Humans, too, learn in parallel—kinda, sorta. Levine emphasizes that BAIR’s robots “are the result of a team effort, not just Chelsea and me. A lot of students have been involved in a direct and collaborative way. We found time and again that if one of us was stuck, someone else would have an idea that could move us forward.”
As with human beings, robots, it seems, benefit from an extensive education and stimulating surroundings.
“In order to test the limits of these [meta-learning] algorithms, we’re always trying to broaden the set of tasks and [enrich] the environment, to bring the objects they manipulate and the demonstrations they observe ever closer to real-world situations,” says Finn, gazing affectionately at the robots in their BAIR playpens.
But, as cool as it is, autonomous learning isn’t the goal. “Capability, not the learning, is the milestone,” Levine stresses.
And not to anthropomorphize these utterly soulless mechanisms, but—well, they appear to have moods.
“They can become temperamental,” says Levine with a faint smile. “Some days, they definitely seem more inclined to learn than others.”

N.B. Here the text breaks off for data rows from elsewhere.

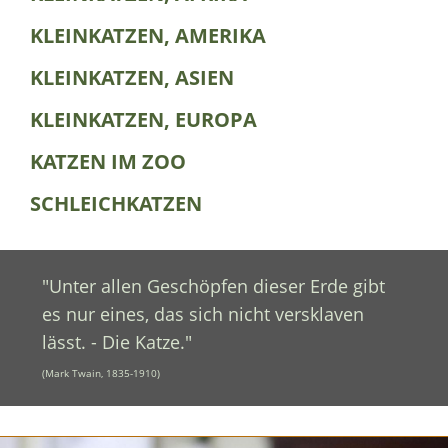
KLEINKATZEN, AMERIKA
KLEINKATZEN, ASIEN
KLEINKATZEN, EUROPA
KATZEN IM ZOO
SCHLEICHKATZEN
"Unter allen Geschöpfen dieser Erde gibt
es nur eines, das sich nicht versklaven
lässt. - Die Katze."
(Mark Twain, 1835-1910)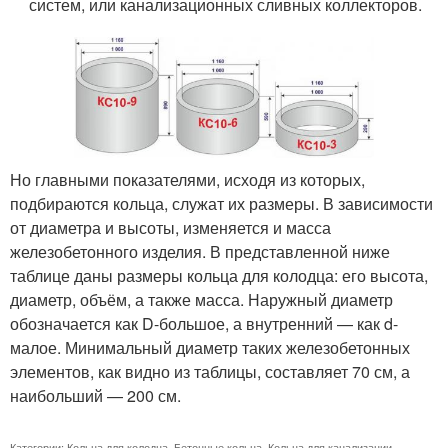
систем, или канализационных сливных коллекторов.
Но главными показателями, исходя из которых,
подбираются кольца, служат их размеры. В зависимости
от диаметра и высоты, изменяется и масса
железобетонного изделия. В представленной ниже
таблице даны размеры кольца для колодца: его высота,
диаметр, объём, а также масса. Наружный диаметр
обозначается как D-большое, а внутренний — как d-
малое. Минимальный диаметр таких железобетонных
элементов, как видно из таблицы, составляет 70 см, а
наибольший — 200 см.
Категории:
Кольца для колодца
,
Бетонные кольца
,
Кольца для канализации
,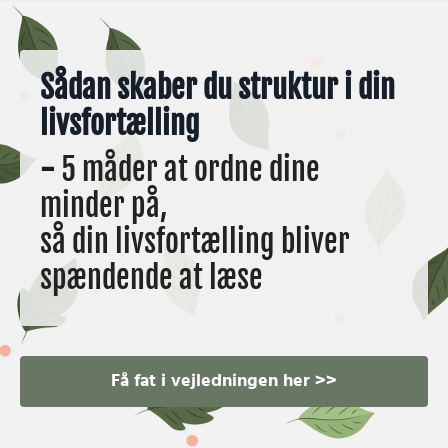
Sådan skaber du struktur i din
livsfortælling
-
5 måder at ordne dine
minder på,
så din livsfortælling bliver
spændende at læse
Få fat i vejledningen her >>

So, when will robots evolve from witless drones into true Renaissance machines? Certainly, it’s tempting to anticipate the perfect robot butler, meeting you at the threshold with a flawless martini and some witty repartee. But don’t hold your breath. “That kind of sci-fi scenario is appealing, but it’d be tough,” says Levine, as homes are very complicated environments. More likely the initial applications might be in restaurants and offices where a robot would respond to a much more limited set of situations.
Still, progress is being made, and the BAIR team has elicited considerable interest. Last year, the group trundled one of their robots to the 32nd annual Conference on Neural Information Processing Systems, and it was a big hit.
“People were very curious and eager to interact with it,” says Finn. “They were always trying to figure out ways to trick it. Which wasn’t hard.”
Glen Martin is a regular contributor to California and not a writing algorithm at all.